A suspeita ou diagnóstico de câncer de mama produziu mudanças nas dinâmicas
de cuidado do contexto familiar. A mulher, que histórica e socialmente desempenha o
papel de cuidadora, passou a ocupar o lugar da pessoa cuidada, sobretudo pelo(a)(s)
filho(a)(s) ou companheiro. Entretanto, tais mudanças não se configuraram de forma
homogênea. Uma parte das pacientes relataram que não sentiam o apoio que precisavam
de seus familiares. Algumas reportaram inclusive distanciamento emocional por parte do
cônjuge. Em outros casos, o fornecimento de ajuda por parte dos familiares durante a
experiência do câncer esteve limitado devido às condições socioeconômicas baixas. Cabe
destacar que pacientes mães, apesar dos impactos e necessidades gerados pelo câncer,
continuaram desempenhando o papel de cuidadora, inclusive demonstrando em seus
relatos e comentários preocupação em relação aos efeitos da doença na vida dos seus filhos.

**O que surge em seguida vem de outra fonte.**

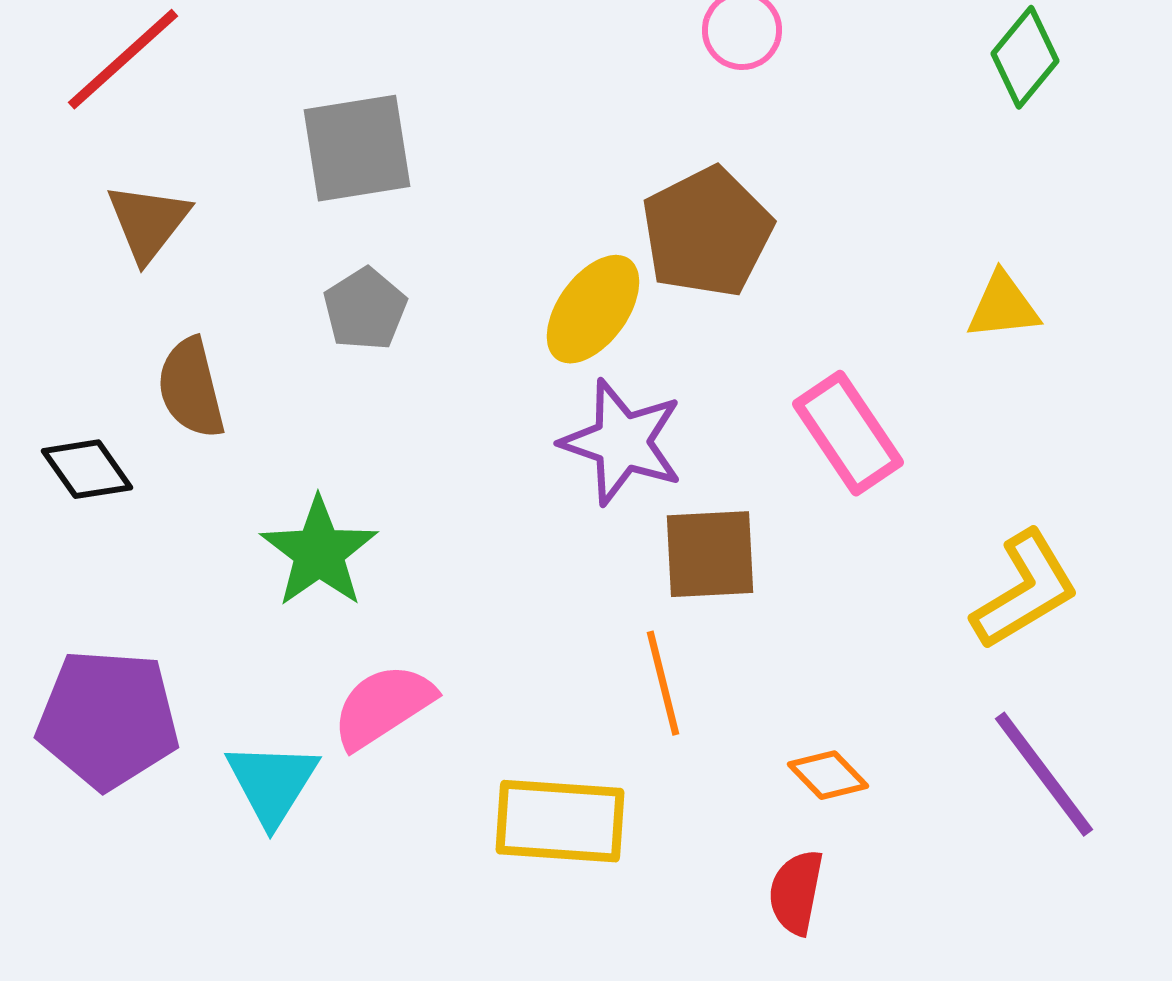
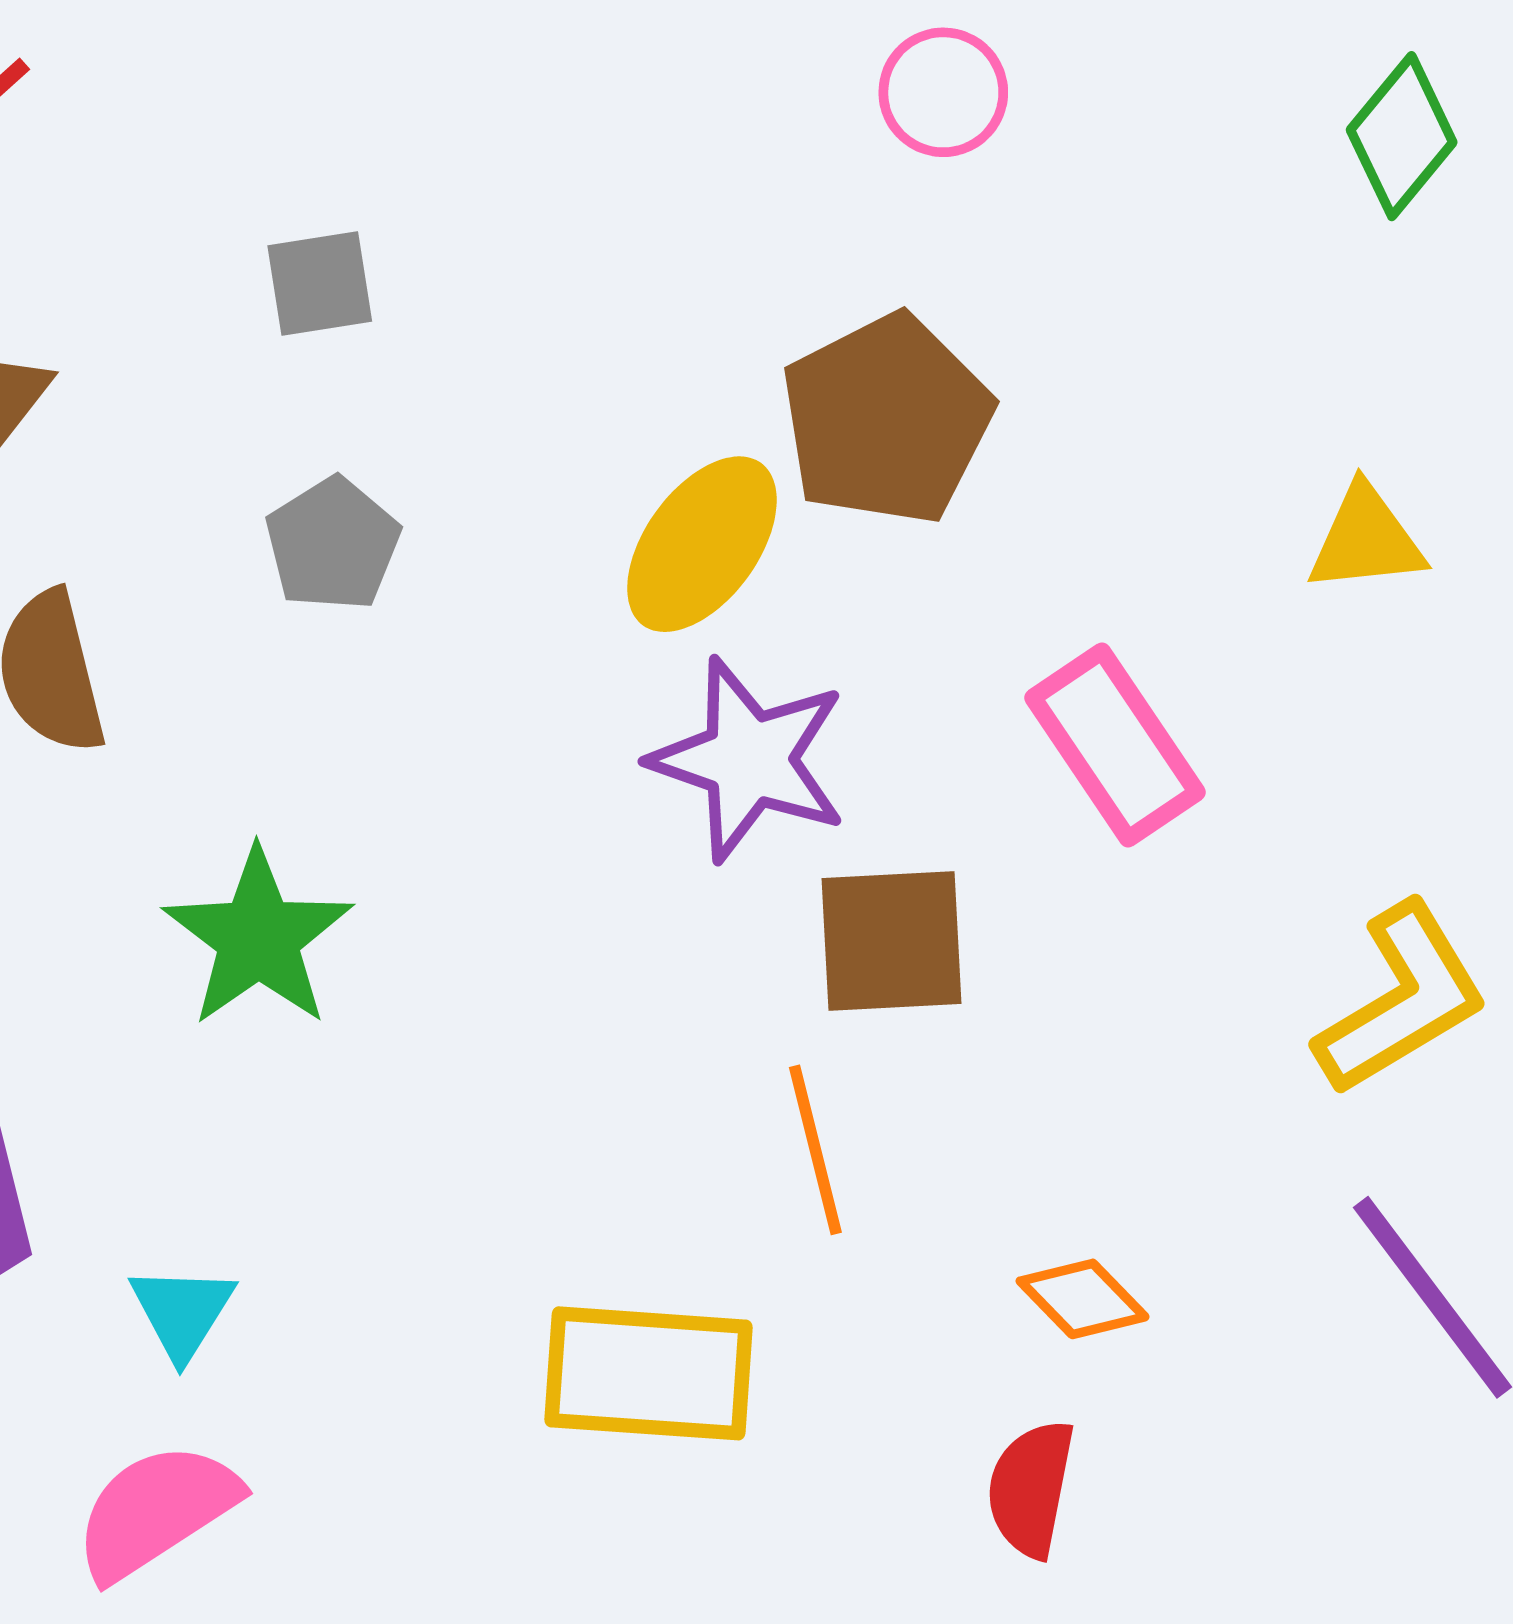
gray square: (357, 148) -> (320, 283), size x0.6
pink semicircle: (383, 706) -> (156, 1511), moved
cyan triangle: (272, 783) -> (182, 1312), size x0.7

O câncer de mama é uma doença estreitamente atrelada à questão do gênero. As
formas de entendimento, ação e prevenção da doença estão assim associadas ao lugar
histórico ocupado pelas mulheres nas sociedades, às condições sociais, culturais e
econômicas em que elas se encontram em um determinado contexto e aos dispositivos de
controle que agem sobre seus corpos (LÖWY, 2015). O câncer de mama também está
associado a uma quebra de signos típicos da feminilidade3, uma vez que atinge uma parte
do corpo com forte conotação ao feminino, à sexualidade e à nutrição (MACHADO;
SOARES; OLIVEIRA, 2017; TAVARES; TRAD, 2005). Seu diagnóstico e tratamento,
além de implicar uma série de transformações no corpo, na identidade e no self, afeta
também as relações sociais da paciente, principalmente aquelas que se dão no âmbito
familiar. A experiência da doença convoca uma nova dinâmica de cuidado entre os
indivíduos da família, uma vez que a mulher, tipicamente a figura central de provedora do
cuidado, passa a conviver com uma série de restrições e impactos de diferentes tipos,
necessitando ser cuidado. Entretanto, tal como observamos no estudo, nem sempre as
dinâmicas mudam completamente – por vezes, as mulheres não obtêm o apoio necessário

3
A feminilidade pode ser compreendida, segundo Energici, Schöngut-Grollmus e Soto-Lagos (2020),
enquanto “as a set of practices that involves, among other things, an aesthetic canon with a particular
affectivity attached. In general terms, we define this as a set of rules about the body’s appearance and the
way the body should be felt and experienced” (ENERGICI; SCHÖNGUT-GROLLMUS; SOTO-LAGOS,
2020, p. 2).
ou não se deslocam totalmente do papel de cuidadora. Nesse sentido, é possível conceber
que tais pacientes convivam com uma sobrecarga, uma vez que precisam lidar com seu
quadro clínico e com a provisão de cuidado aos demais membros de sua família –
sobretudo filhos.
Cabe salientar que o estudo realizado apresenta limitações. Trata-se de uma
pesquisa qualitativa, realizada em dois ambientes distintos, com uma pequena amostra de
participantes. Não foi explorado a questão do câncer de mama em pessoas transgênero ou
não-binárias ou em homens cisgêneros. Nesse sentido, outros estudos podem investigar as
dinâmicas de cuidado que se estabelecem no âmbito familiar de pacientes com diferentes
identidades de gênero. Podem também averiguar possíveis diferenças e semelhanças entre
mulheres de diferentes classes sociais. O câncer de mama é uma das neoplasias mais
incidentes, e mais pesquisas são necessárias para a analisar as questões que tal doença
mobiliza em relação à interface entre gênero, família e cuidado.